▸ Activity
Give again, exactly as written, each line of the material below starting at the line that contains "Schulsystem viel besser, allerdings" and ending at the line that contains "Abschließend kann man". Both ends count, and no other line does.

▸ Information shown
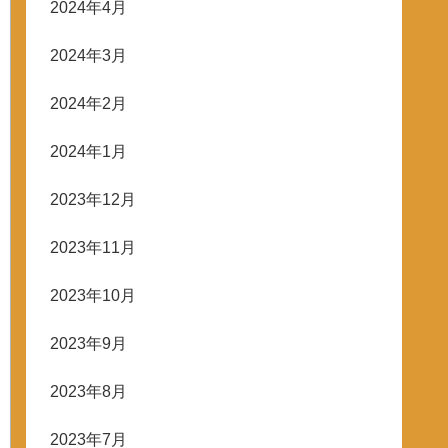
2024年4月
2024年3月
2024年2月
2024年1月
2023年12月
2023年11月
2023年10月
2023年9月
2023年8月
2023年7月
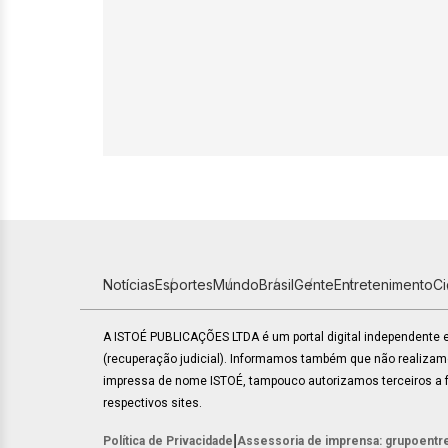
Notícias
Esportes
Mundo
Brasil
Gente
Entretenimento
C
A ISTOÉ PUBLICAÇÕES LTDA é um portal digital independente
(recuperação judicial). Informamos também que não realiza
impressa de nome ISTOÉ, tampouco autorizamos terceiros a fa
respectivos sites.
|
Política de Privacidade
Assessoria de imprensa: grupoentr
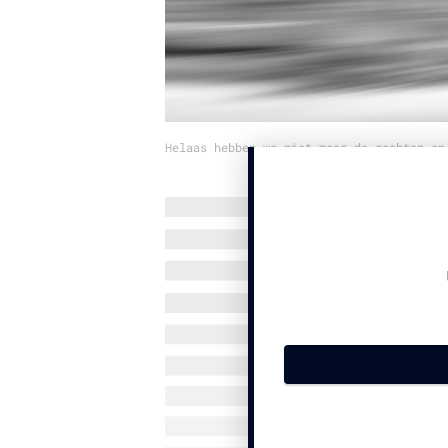
Helaas hebben we niet meer de rechten op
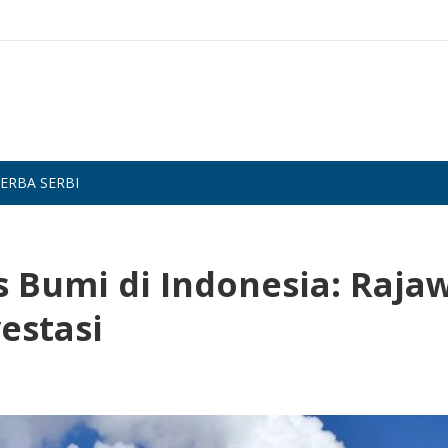
ERBA SERBI
 Bumi di Indonesia: Rajaw
estasi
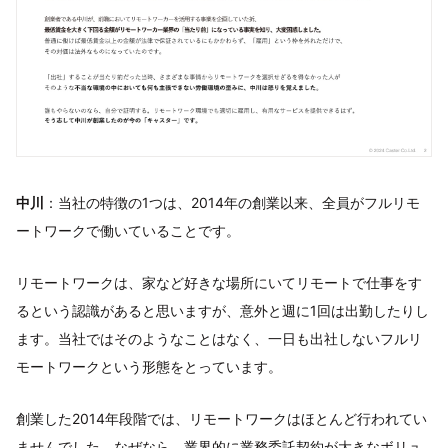
中川
：当社の特徴の1つは、2014年の創業以来、全員がフルリモ
ートワークで働いていることです。
リモートワークは、家など好きな場所にいてリモートで仕事をす
るという認識があると思いますが、意外と週に1回は出勤したりし
ます。当社ではそのようなことはなく、一日も出社しないフルリ
モートワークという形態をとっています。
創業した2014年段階では、リモートワークはほとんど行われてい
ませんでした。なぜなら、業界的に業務委託契約が大きなボリュ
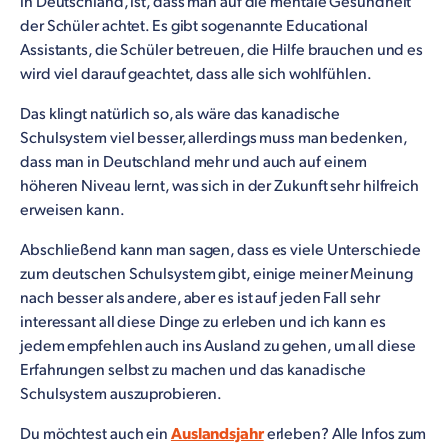
in Deutschland, ist, dass man auf die mentale Gesundheit
der Schüler achtet. Es gibt sogenannte Educational
Assistants, die Schüler betreuen, die Hilfe brauchen und es
wird viel darauf geachtet, dass alle sich wohlfühlen.
Das klingt natürlich so, als wäre das kanadische
Schulsystem viel besser, allerdings muss man bedenken,
dass man in Deutschland mehr und auch auf einem
höheren Niveau lernt, was sich in der Zukunft sehr hilfreich
erweisen kann.
Abschließend kann man sagen, dass es viele Unterschiede
zum deutschen Schulsystem gibt, einige meiner Meinung
nach besser als andere, aber es ist auf jeden Fall sehr
interessant all diese Dinge zu erleben und ich kann es
jedem empfehlen auch ins Ausland zu gehen, um all diese
Erfahrungen selbst zu machen und das kanadische
Schulsystem auszuprobieren.
Du möchtest auch ein
Auslandsjahr
erleben? Alle Infos zum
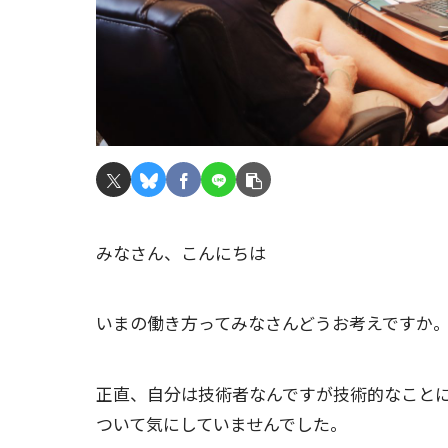
みなさん、こんにちは
いまの働き方ってみなさんどうお考えですか
正直、自分は技術者なんですが技術的なこと
ついて気にしていませんでした。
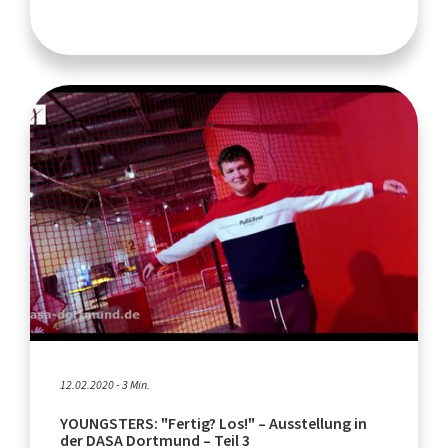
12.02.2020 - 3 Min.
YOUNGSTERS: "Fertig? Los!" – Ausstellung in
der DASA Dortmund – Teil 3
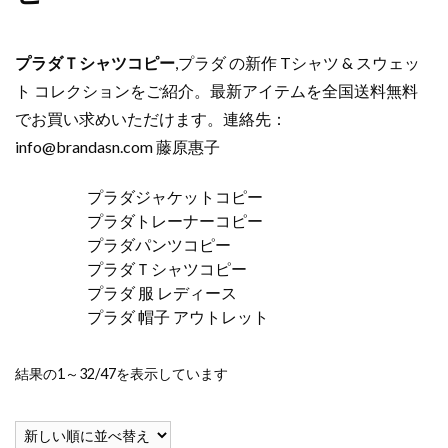
プラダＴシャツコピー
,プラダ の新作 Tシャツ & スウェッ
ト コレクションをご紹介。最新アイテムを全国送料無料
でお買い求めいただけます。連絡先：
info@brandasn.com
藤原惠子
プラダジャケットコピー
プラダトレーナーコピー
プラダパンツコピー
プラダＴシャツコピー
プラダ 服 レディース
プラダ 帽子 アウトレット
新
結果の1～32/47を表示しています
し
い
順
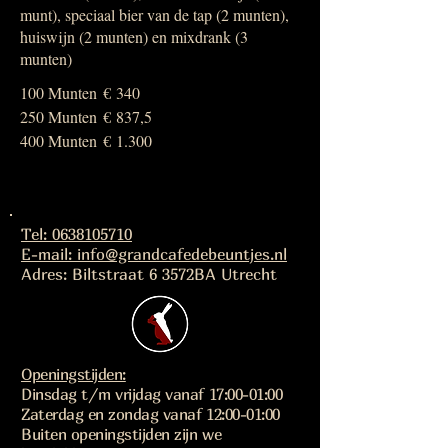
munt), speciaal bier van de tap (2 munten),
huiswijn (2 munten) en mixdrank (3
munten)
100 Munten
€ 340
250 Munten
€ 837,5
400 Munten
€ 1.300
Tel: 0638105710
E-mail: info@grandcafedebeuntjes.nl
Adres: Biltstraat 6 3572BA Utrecht
Openingstijden:
Dinsdag t/m vrijdag vanaf 17:00-01:00
Zaterdag en zondag vanaf 12:00-01:00
Buiten openingstijden zijn we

▸ Answer to this problem
Schulsystem viel besser, allerdings muss man bedenken,
dass man in Deutschland mehr und auch auf einem
höheren Niveau lernt, was sich in der Zukunft sehr hilfreich
erweisen kann.
Abschließend kann man sagen, dass es viele Unterschiede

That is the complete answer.